Bexar Archives Online

About the Bexar Archives

The Bexar Archives are the official Spanish documents that preserve the political, diplomatic, religious, military, economic, and social life of the Spanish province of Texas and the Mexican state of Coahuila y Texas. Both in their volume and breadth of subject matter, the Bexar Archives are the single most important source for the history of Hispanic Texas up to 1836.

The archives, housed at the University of Texas for more than a century, consist of approximately 300,000 pages of manuscript and printed records of the Spanish colonial province of Texas from 1717 to 1821 and the Mexican Department of Bexar (the area from the Nueces to the Sabine rivers, including the Texas towns of Anahuac, Brazoria, Velasco, Copano, Goliad, Gonzalez, and Nacogdoches) from 1822 to 1836. Texas eventually came to consist of three departments in the Mexican period: Department of Bexar (capital at San Antonio), Department of the Brazos (San Felipe de Austin), and Department of Nacogdoches (Nacogdoches). The remoteness of the latter and the need for documents led to the removal of substantial portions of the original Bexar Archives, which were sent from the capital at San Antonio to Nacogdoches. These documents became known as the Nacogdoches Archives after being transferred to the state of Texas in 1850.

The Bexar Archives reflect the growth and development of Spanish Texas and Mexican Texas. Earlier documents deal with the affairs of settlers from the Canary Islands and relations between the military, civil, and missionary communities that constituted San Antonio. Major topics during the eighteenth century include Indian policy and relations, military affairs, cattle raising, trade, legal proceedings, and exploration and communications. After 1803, the documentation also reflects a growing Anglo-American presence in the area, the development of trade and colonization, and currents of political unrest and revolution. As the affairs of Texas and the region grew in complexity, so did the volume of documentation in the Bexar Archives. Fully half of the collection represents the Mexican period (1821 to 1836).
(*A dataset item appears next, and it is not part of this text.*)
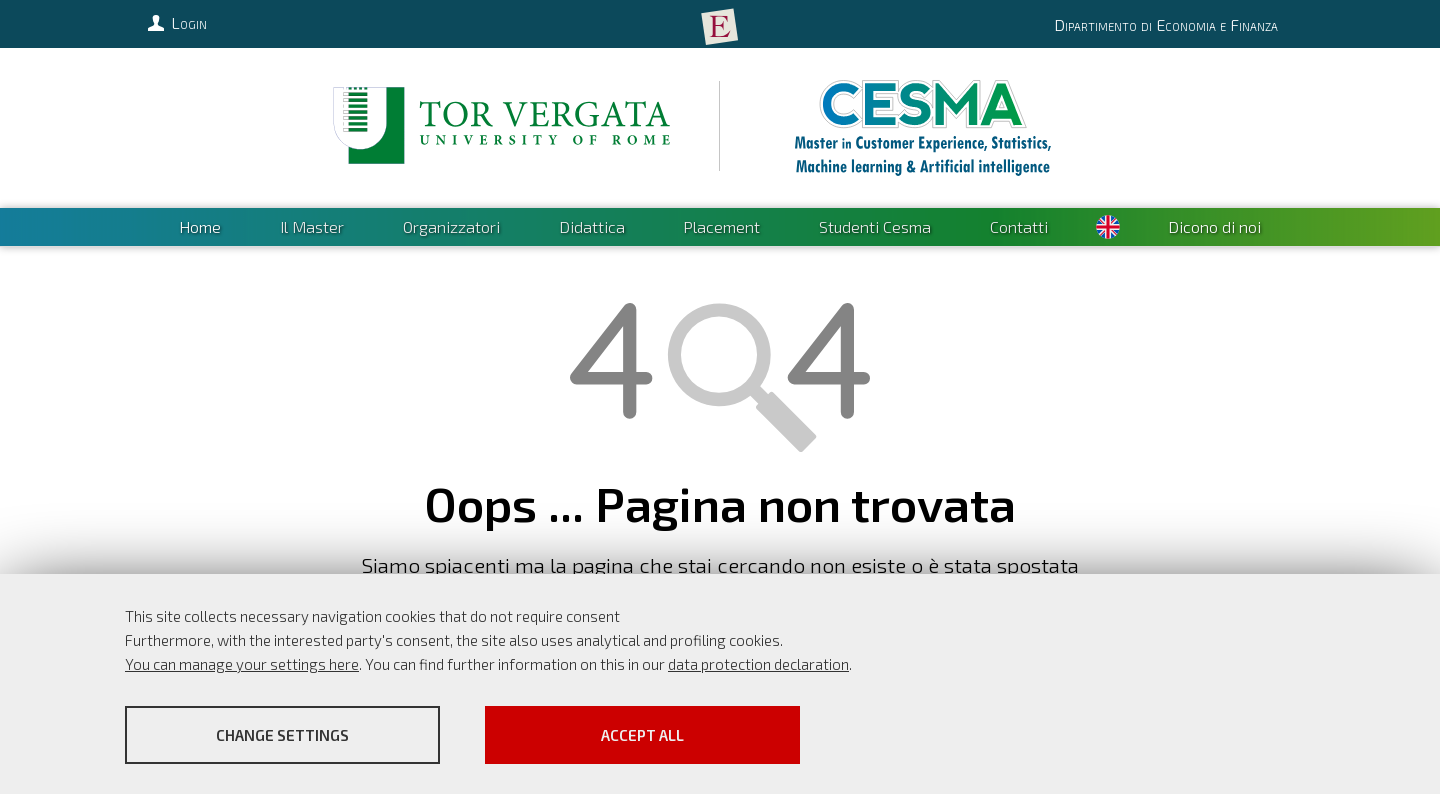  What do you see at coordinates (282, 735) in the screenshot?
I see `Change settings` at bounding box center [282, 735].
The University of Texas received the Bexar Archives in 1899, when an official act of the Bexar County Commissioners Court transferred the archives to the university’s possession. All local land title records were removed before the archives were transferred to the university and remain with the Bexar County Clerk. The archives became a cornerstone of the Barker Texas History Collections, part of what is now the Briscoe Center for American History.
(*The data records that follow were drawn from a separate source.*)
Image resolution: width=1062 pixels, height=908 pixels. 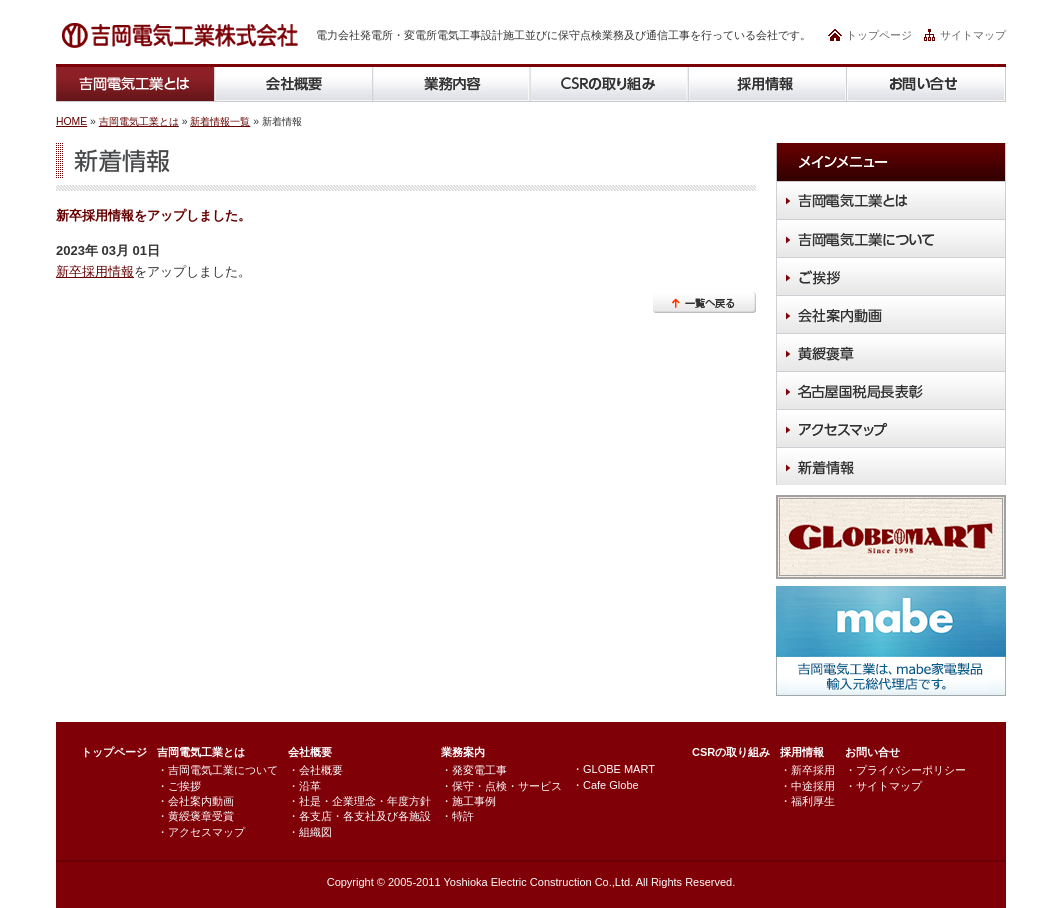 I want to click on ・会社概要, so click(x=315, y=770).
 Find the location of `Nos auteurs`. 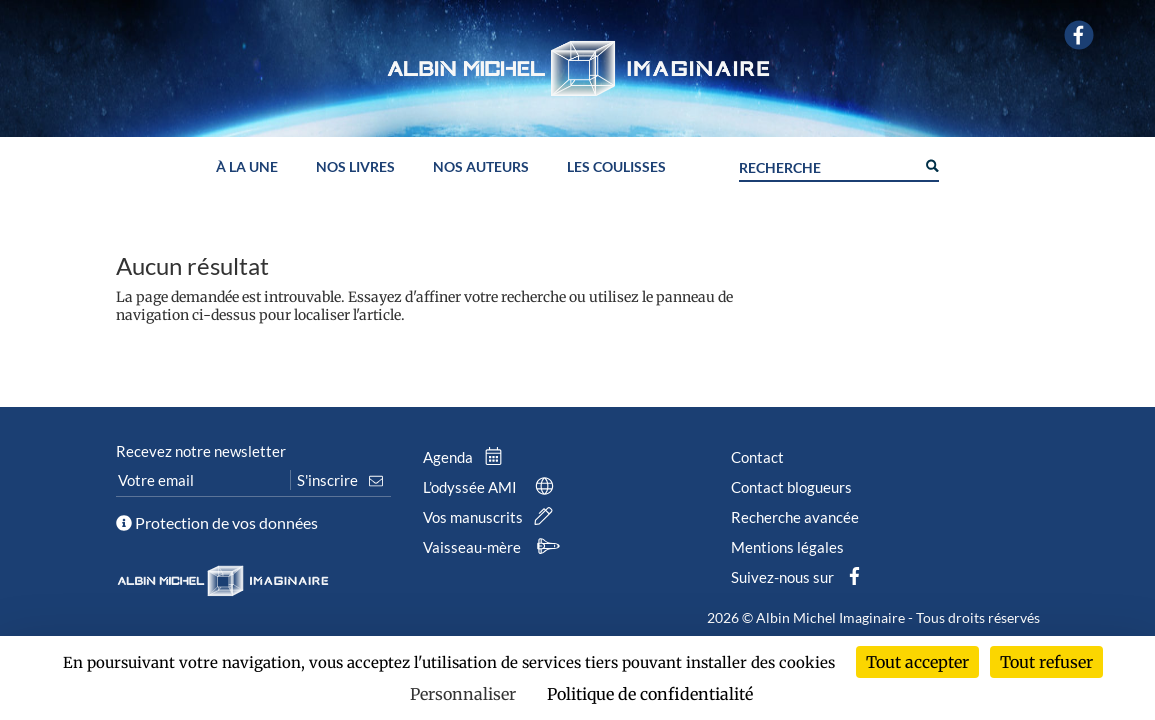 Nos auteurs is located at coordinates (481, 167).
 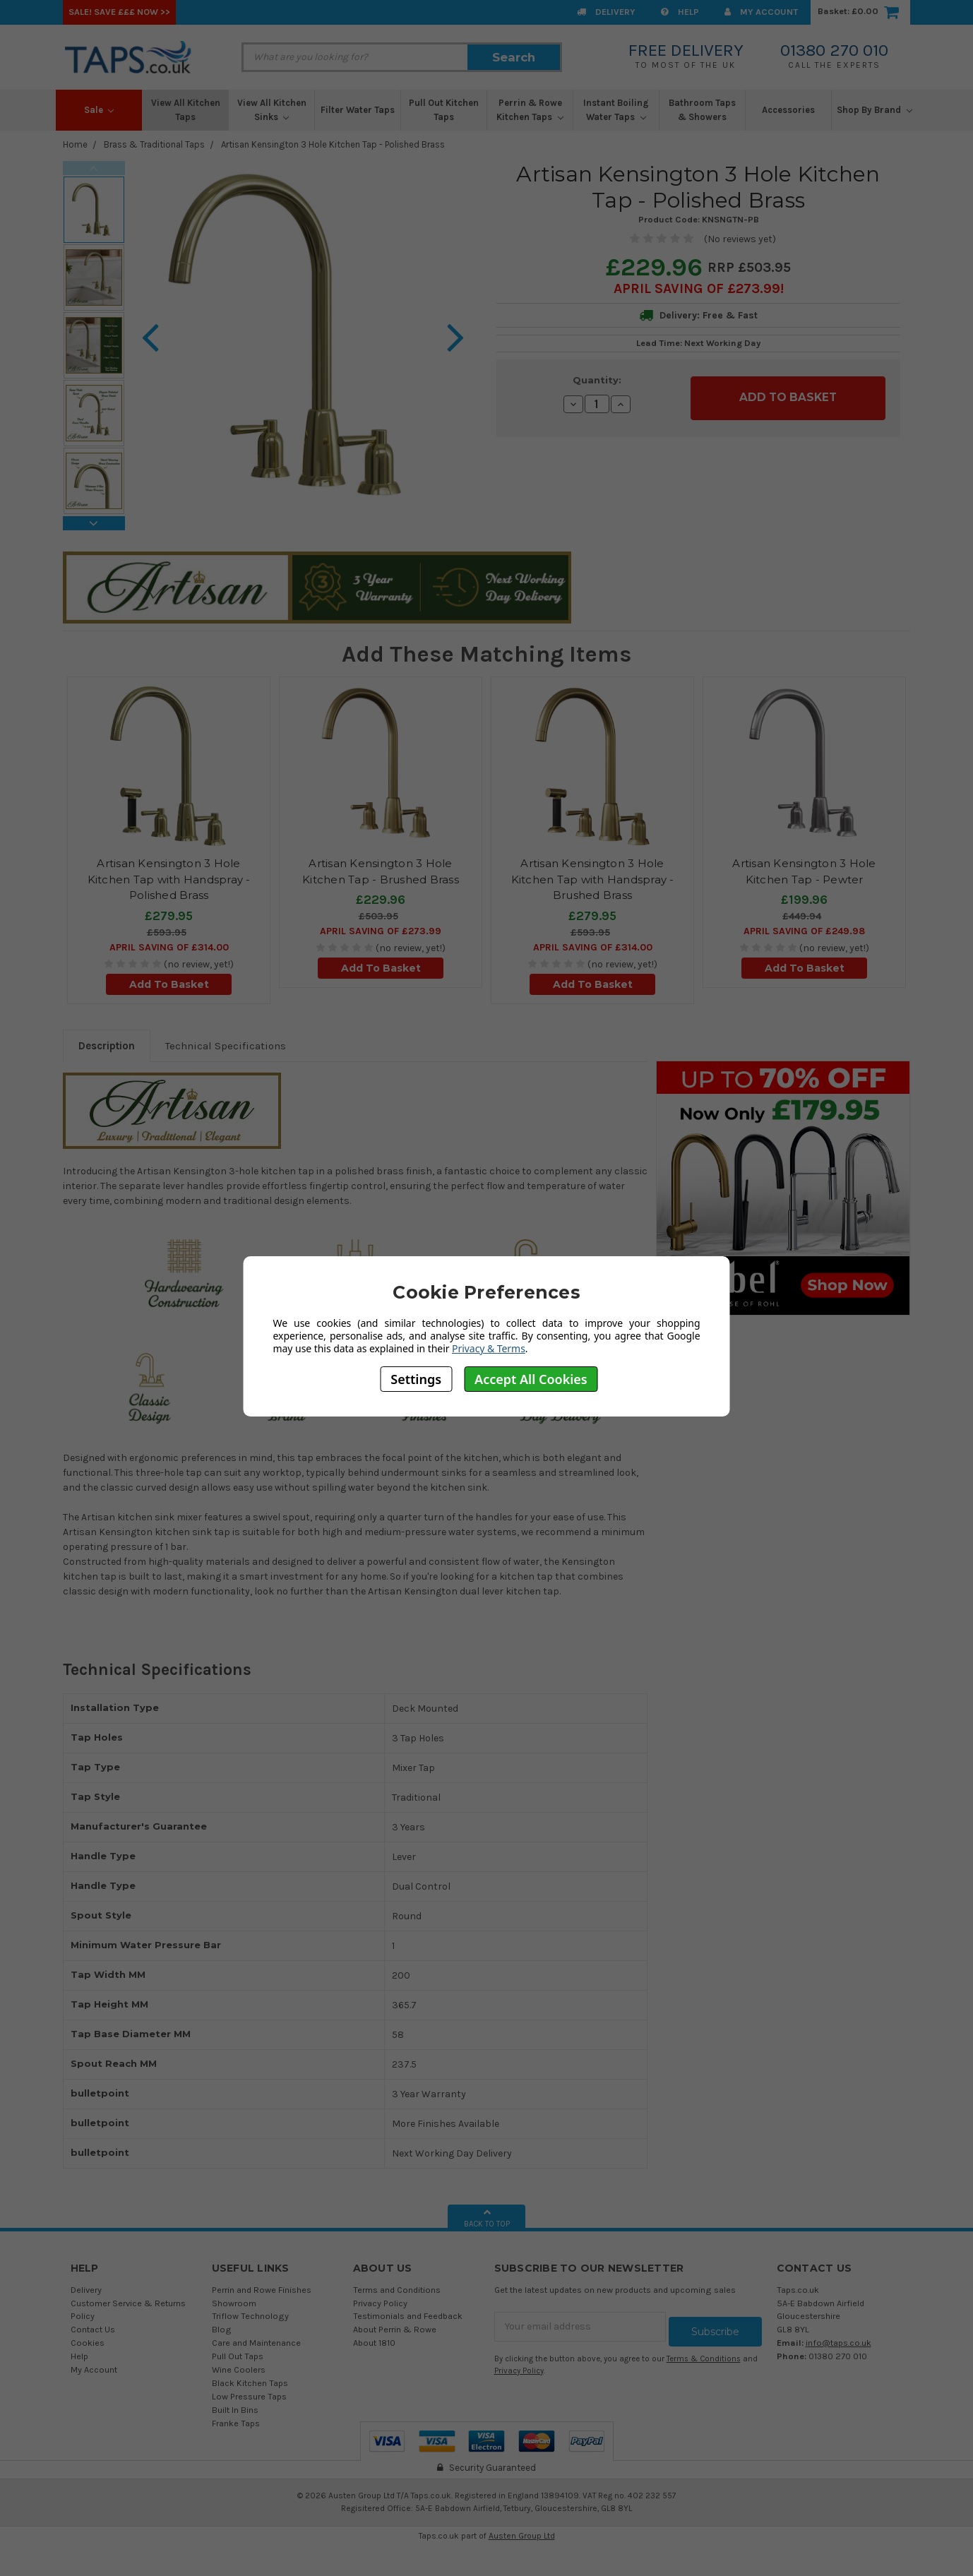 What do you see at coordinates (185, 109) in the screenshot?
I see `View All Kitchen Taps` at bounding box center [185, 109].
Map of areas covered by the Bexar Archives.

Enduring Access

On behalf of the University of Texas, the Briscoe Center continues to enhance access to the Bexar Archives well beyond the original requirements of the 1899 gift. Endeavors toward providing access include microfilming every document in the collection, publishing an extensive index of proper names in the archive, digitization of collection documents, and the continued translation of period Spanish to modern English. The Bexar Archives Online project received TexTreasures grants in 2009, 2010, and 2011, with funding from the Texas State Library and Archives Commission and the Institute for Museum and Library Services.

Researchers can access the documents and microfilm in the Briscoe Center’s reading room on the University of Texas at Austin campus. Since much of the original order of the Bexar Archives had been disturbed over the years, University of Texas librarians and historians arranged all the documents—whether provincial, municipal, military, or private—into chronological order. Additionally, approximately 250 volumes of translations are available upon request for use in the reading room. Copies of these bound translation volumes are provided to the Bexar County Clerk’s office.